Par Frédérik Dompierre-Beaulieu (elle), cheffe de pupitre aux arts
Bibliothèque et archives nationales du Québec : préserver et rendre accessible
Ma liste de questions était longue avant que je ne m’entretienne avec Sonia, parce qu’au Québec, c’est justement Bibliothèque et Archives nationales du Québec (BAnQ) qui est responsable de rassembler, traiter, conserver et mettre en valeur le patrimoine documentaire québécois. D’emblée, mon intervenante m’explique que BAnQ se compose de trois entités fusionnées qui, si elles ont des missions, des spécialités et des expertises qui leur sont propres, travaillent en étroite collaboration.
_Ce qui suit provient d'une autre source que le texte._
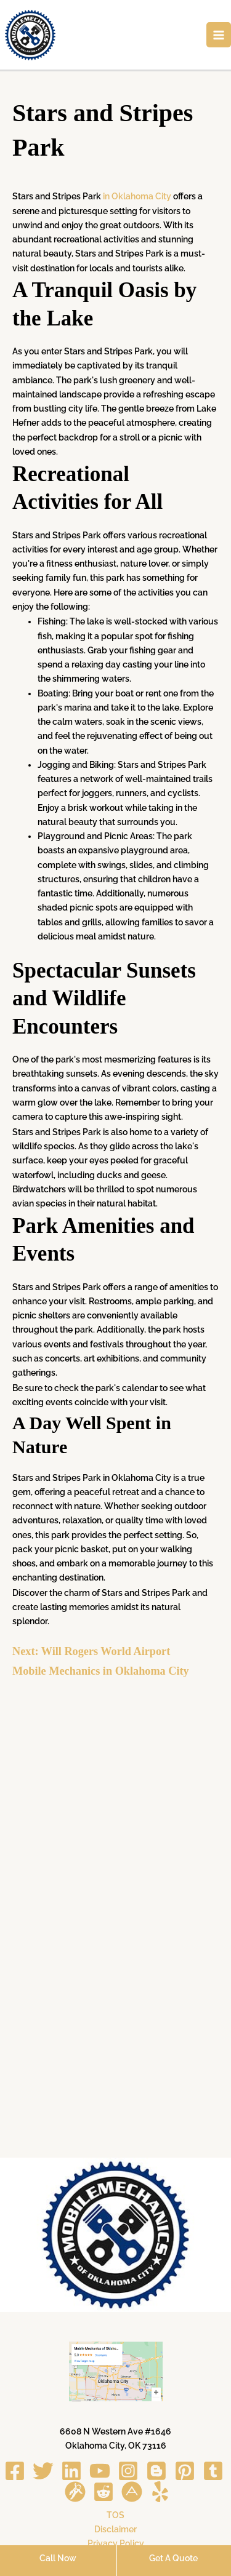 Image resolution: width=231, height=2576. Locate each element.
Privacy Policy (115, 2543)
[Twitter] (43, 2470)
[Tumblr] (213, 2470)
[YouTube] (99, 2470)
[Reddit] (103, 2491)
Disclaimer (115, 2529)
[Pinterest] (184, 2470)
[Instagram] (128, 2470)
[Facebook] (14, 2470)
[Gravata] (75, 2491)
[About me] (131, 2491)
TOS (115, 2515)
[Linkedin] (71, 2470)
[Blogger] (156, 2470)
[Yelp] (160, 2491)
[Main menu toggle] (219, 34) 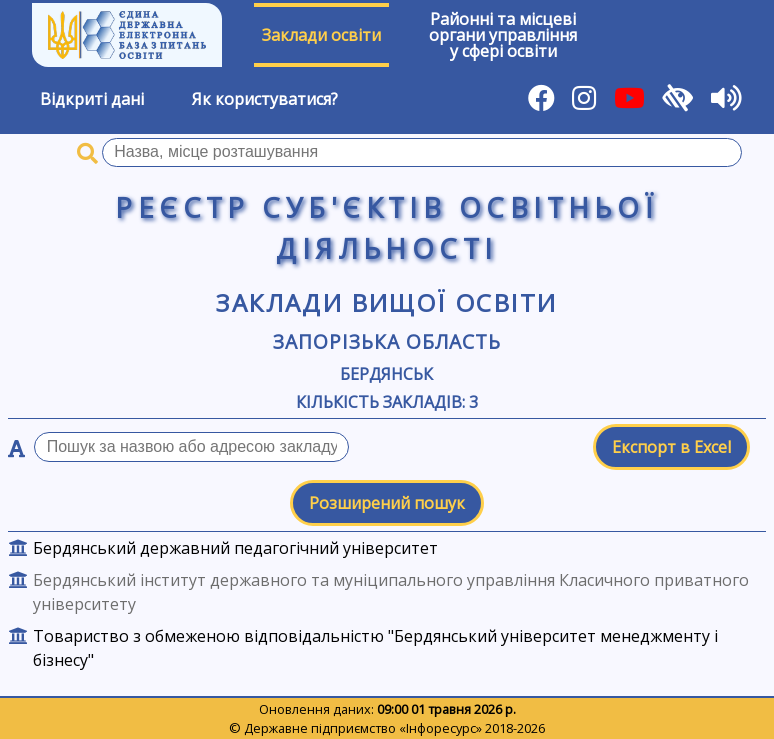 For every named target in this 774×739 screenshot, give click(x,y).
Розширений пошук (387, 503)
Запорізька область (386, 341)
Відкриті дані (92, 99)
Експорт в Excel (671, 447)
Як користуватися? (265, 99)
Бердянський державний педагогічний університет (235, 548)
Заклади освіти (321, 35)
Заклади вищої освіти (386, 302)
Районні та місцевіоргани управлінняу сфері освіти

Il s’agit de la Grande Bibliothèque, de la Bibliothèque nationale et des Archives nationales.
« La Bibliothèque nationale est responsable de recevoir les publications et elle gère le dépôt légal. De notre côté, pour ce qui est du pilier « archives », notre mission est de recevoir les archives qui émanent des ministères et des organismes. L’appareil gouvernemental a l’obligation de nous verser ces archives, qu’on acquiert et qu’on diffuse. On acquiert aussi tout ce qui touche le judiciaire, en plus d’avoir des fonds d’archives privés. D’ailleurs, tous les fonds n’ont pas nécessairement les mêmes droits d’accès, mais comme notre mission en est une de diffusion, on essaie de faciliter cet accès-là. »
Ce travail de complémentarité, plutôt que de tout réaliser en silo, chacun de son côté, ne concerne pas uniquement les trois instances qui composent BAnQ, mais également les autres bibliothèques et centres d’archives du Québec, les musées, les librairies, les éditeurs et même les écoles, de sorte que se tisse un vaste réseau de partenariat.
« De notre côté, on travaille entre autres avec les ministères et les organismes, comme ce sont eux qui nous fournissent notre matière première. On travaille également avec ce que nous on appelle les SAPA ou les RSAPAQ, c’est-à-dire le Regroupement des services d’archives privées agréés. Il y a des services d’archives privées sur tout le territoire québécois. Mais pourquoi agréés ? C’est que les archives doivent rencontrer certaines exigences en ce qui concerne la conservation des documents. BAnQ, en plus de se charger du respect de ces exigences, subventionne ces services. Ce sont eux qui peuvent nous aider à travers le Québec. Par exemple, si on acquiert des archives de Rouyn-Noranda, on ne veut pas que ces archives viennent ici à Québec ou à Montréal. Ce qu’on veut, c’est qu’elles restent sur place. Il y a donc un pôle d’archives à Rouyn-Noranda qui travaille avec les services d’archives privées pour qu’ils recueillent les archives de leur communauté, notamment en ce qui concerne des projets avec les communautés autochtones de la région. Du côté des écoles, on a également un espace éducation. On travaille avec les enseignant.es pour leur fournir du matériel didactique, par exemple des cartes anciennes pour les cours d’histoire, mais même du côté de cours de français. On travaille aussi avec des artistes, par exemple.»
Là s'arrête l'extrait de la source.